Jakarta – Komisi Pemberantasan Korupsi (KPK) memanggil Anggota Komisi VII DPR Iman Adinugraha pada Rabu (3/9/2025). Pemanggilan ini dilakukan sebagai saksi dalam kasus dugaan korupsi Corporate Social Responsibility (CSR) Bank Indonesia (BI) dan Otoritas Jasa Keuangan (OJK) periode 2020-2023.
Iman Adinugraha hadir di Gedung Merah Putih KPK dalam kapasitasnya sebagai wiraswasta. Penyidik akan mendalami pengetahuannya mengenai aliran uang atau aset yang berkaitan dengan salah satu tersangka dalam perkara ini, yaitu Heri Gunawan.
Sebelumnya, KPK telah menetapkan dua Anggota DPR RI, Heru Gunawan (HG) dan Satori (ST), sebagai tersangka terkait kasus dana CSR BI-OJK tahun 2020-2023 pada Kamis (7/8/2025). Keduanya merupakan Anggota Komisi XI DPR RI periode 2019-2024.
Penetapan tersangka dilakukan setelah penyidik menemukan dua alat bukti yang cukup. Pelaksana Tugas (Plt) Deputi Penindakan dan Eksekusi KPK Asep Guntur Rahayu mengonfirmasi status keduanya.
Perkara ini bermula dari Laporan Hasil Analisis (LHA) Pusat Pelaporan dan Analisis Transaksi Keuangan (PPATK) serta pengaduan masyarakat.
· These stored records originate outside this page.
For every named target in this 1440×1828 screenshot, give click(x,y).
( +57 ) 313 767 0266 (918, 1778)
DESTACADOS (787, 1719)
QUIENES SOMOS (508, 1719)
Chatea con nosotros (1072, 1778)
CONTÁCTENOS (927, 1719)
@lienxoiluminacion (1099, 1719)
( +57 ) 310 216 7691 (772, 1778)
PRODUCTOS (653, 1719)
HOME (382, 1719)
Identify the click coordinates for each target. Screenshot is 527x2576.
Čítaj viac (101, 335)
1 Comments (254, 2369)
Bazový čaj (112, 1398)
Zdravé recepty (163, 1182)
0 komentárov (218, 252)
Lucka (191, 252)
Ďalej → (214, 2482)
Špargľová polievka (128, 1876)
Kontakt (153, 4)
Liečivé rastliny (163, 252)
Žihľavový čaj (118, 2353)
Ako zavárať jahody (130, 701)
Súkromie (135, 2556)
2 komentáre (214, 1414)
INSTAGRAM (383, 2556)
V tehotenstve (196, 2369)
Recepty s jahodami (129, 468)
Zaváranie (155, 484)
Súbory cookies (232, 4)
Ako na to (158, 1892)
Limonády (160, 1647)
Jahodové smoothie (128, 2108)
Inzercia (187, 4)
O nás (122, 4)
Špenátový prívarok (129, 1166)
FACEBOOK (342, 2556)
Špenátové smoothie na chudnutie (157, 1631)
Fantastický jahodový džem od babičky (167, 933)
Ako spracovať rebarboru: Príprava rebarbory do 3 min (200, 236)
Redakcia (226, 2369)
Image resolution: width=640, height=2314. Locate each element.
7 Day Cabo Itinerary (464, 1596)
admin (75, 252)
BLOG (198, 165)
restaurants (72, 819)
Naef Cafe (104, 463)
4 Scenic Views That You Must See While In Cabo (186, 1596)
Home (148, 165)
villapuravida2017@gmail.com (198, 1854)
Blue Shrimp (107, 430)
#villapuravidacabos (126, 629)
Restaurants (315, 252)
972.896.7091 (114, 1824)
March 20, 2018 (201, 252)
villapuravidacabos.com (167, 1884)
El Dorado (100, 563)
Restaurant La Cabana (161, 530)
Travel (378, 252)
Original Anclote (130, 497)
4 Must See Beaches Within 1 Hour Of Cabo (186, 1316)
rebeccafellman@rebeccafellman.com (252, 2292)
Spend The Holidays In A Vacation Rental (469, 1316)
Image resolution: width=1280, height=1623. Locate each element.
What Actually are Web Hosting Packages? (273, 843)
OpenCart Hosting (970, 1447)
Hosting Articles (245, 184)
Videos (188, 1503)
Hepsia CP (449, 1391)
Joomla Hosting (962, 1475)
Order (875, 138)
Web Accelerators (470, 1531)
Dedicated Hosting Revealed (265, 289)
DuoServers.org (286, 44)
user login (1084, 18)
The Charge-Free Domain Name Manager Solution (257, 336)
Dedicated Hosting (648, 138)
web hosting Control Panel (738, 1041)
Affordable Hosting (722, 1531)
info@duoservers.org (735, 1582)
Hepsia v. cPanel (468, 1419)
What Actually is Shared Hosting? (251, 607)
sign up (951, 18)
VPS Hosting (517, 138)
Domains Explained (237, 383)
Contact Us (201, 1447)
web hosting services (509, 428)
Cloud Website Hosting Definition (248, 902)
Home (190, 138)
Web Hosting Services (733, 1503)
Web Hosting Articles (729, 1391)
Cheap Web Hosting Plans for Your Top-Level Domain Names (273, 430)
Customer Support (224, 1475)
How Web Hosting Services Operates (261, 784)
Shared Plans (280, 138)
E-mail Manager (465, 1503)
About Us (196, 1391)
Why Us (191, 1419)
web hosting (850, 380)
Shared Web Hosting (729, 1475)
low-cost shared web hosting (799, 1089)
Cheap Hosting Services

KPK menduga yayasan yang dikelola Heri Gunawan dan Satori menerima dana dari mitra kerja Komisi XI DPR RI, yakni Bank Indonesia dan Otoritas Jasa Keuangan (OJK).
Namun, dana tersebut diduga tidak digunakan untuk kegiatan sosial sebagaimana dipersyaratkan dalam proposal permohonan bantuan sosial.
Atas perbuatannya, Heri Gunawan dan Satori disangkakan melanggar Pasal 12 B Undang-Undang Pemberantasan Tindak Pidana Korupsi (UU Tipikor) juncto Pasal 55 Ayat 1 ke-1 KUHP juncto Pasal 64 Ayat 1 KUHP. Keduanya juga dikenakan pasal sesuai Undang-Undang Nomor 8 Tahun 2010 tentang Pencegahan dan Pemberantasan Tindak Pidana Pencucian Uang juncto Pasal 55 Ayat 1 ke-1 KUHP.